The Neural Network You Can Watch Think
A 110K-parameter character-level transformer training in your browser, in pure JavaScript. Watch loss drop, weights update, attention patterns form. Sample text every 50 steps and watch it learn from gibberish to coherent English.
What this is
A character-level transformer with 2 blocks, 64-dimensional embeddings, single-head causal self-attention, and a 256-dimensional feedforward — 110,000 parameters total. It trains live in your browser on the opening of Pride and Prejudice (or any text you paste in) using Adam with gradient clipping. The matrix math is hand-written JavaScript on Float32Arrays — no ML library. Loss curve drops in real time. Twelve weight matrices update as heatmaps. Attention patterns refresh on the most recent batch. Every 50 steps the model samples a 200-character completion and you watch it evolve from random characters to letter combinations to word fragments to plausible Austen.
Why this is mind-blowing
Most ML demos hide the network behind a button. This one shows you every weight, every gradient, every attention score, every sample. The whole stack — backprop, optimizer state, attention math — runs in plain JavaScript. You can read the source and understand the entire model. Then watch it learn.

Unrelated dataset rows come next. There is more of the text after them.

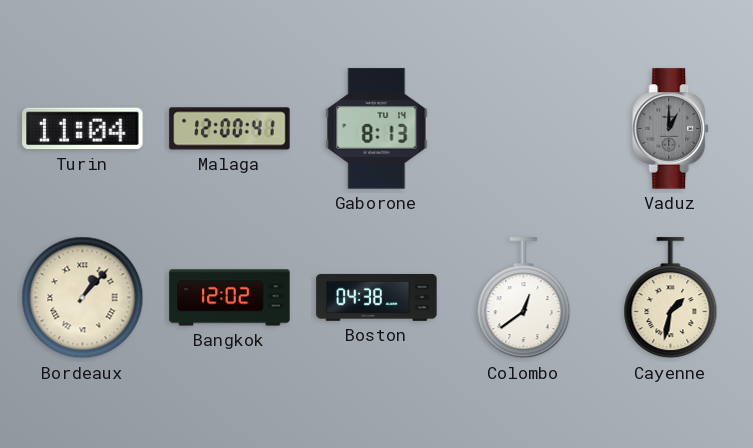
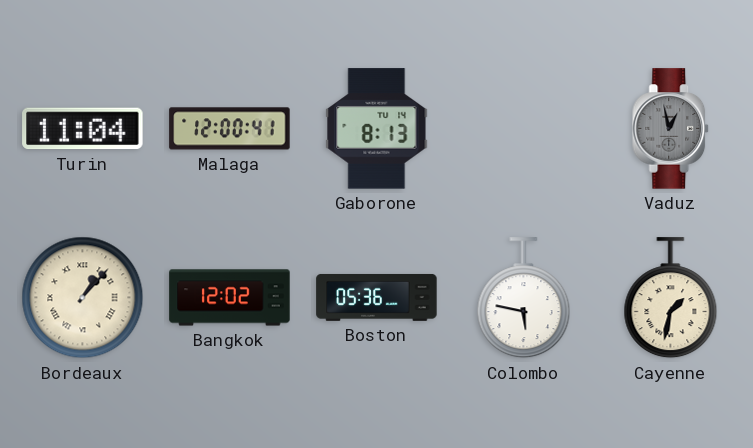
Vaduz: 1:00 -> 12:58
Boston: 04:38 -> 05:36
Colombo: 12:39 -> 5:47
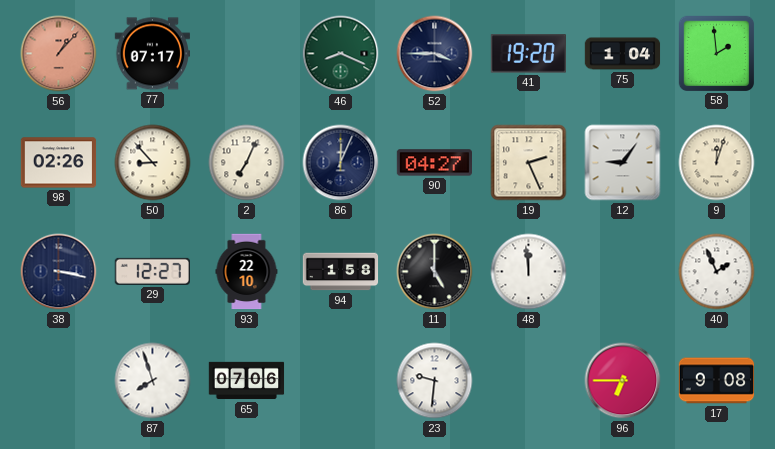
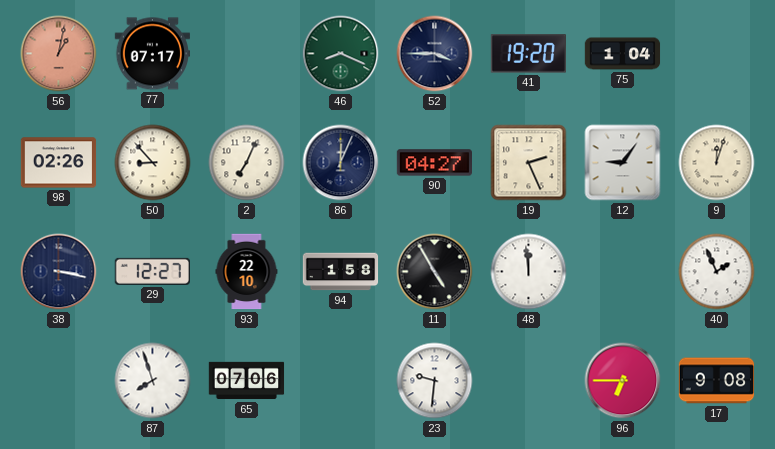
56: 1:07 -> 1:02
58: 1:59 -> none
11: 5:00 -> 4:55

Build a single-file in-browser neural network trainer. Specifically: a
tiny transformer (2 blocks, 64-dim embedding, single-head attention, 256-
dim feedforward) learning character-level prediction from a paste-in
text corpus. Train via gradient descent with backprop, in raw JavaScript
— no ML library, no ONNX runtime, write the matmul yourself. Live-
visualize: loss curve, weight matrices as heatmaps, attention patterns,
and a sample-completions panel that runs the model every 50 training
steps so I can watch it learn from random characters to plausible
English in real time.
Paste this into Claude, Cursor, or Copilot. Change one thing that matters to you.
What I learned shipping it
- A transformer small enough to train in a browser tab (~100K params) is small enough that hand-written matrix math is fast enough. No GPU required.
- Adam with bias correction and gradient clipping is the difference between 'trains' and 'NaNs out at step 12.' The model knows the right defaults.
- Live sampled completions every 50 steps is the visualization that makes it click. Loss curves are abstract; watching the model invent English is not.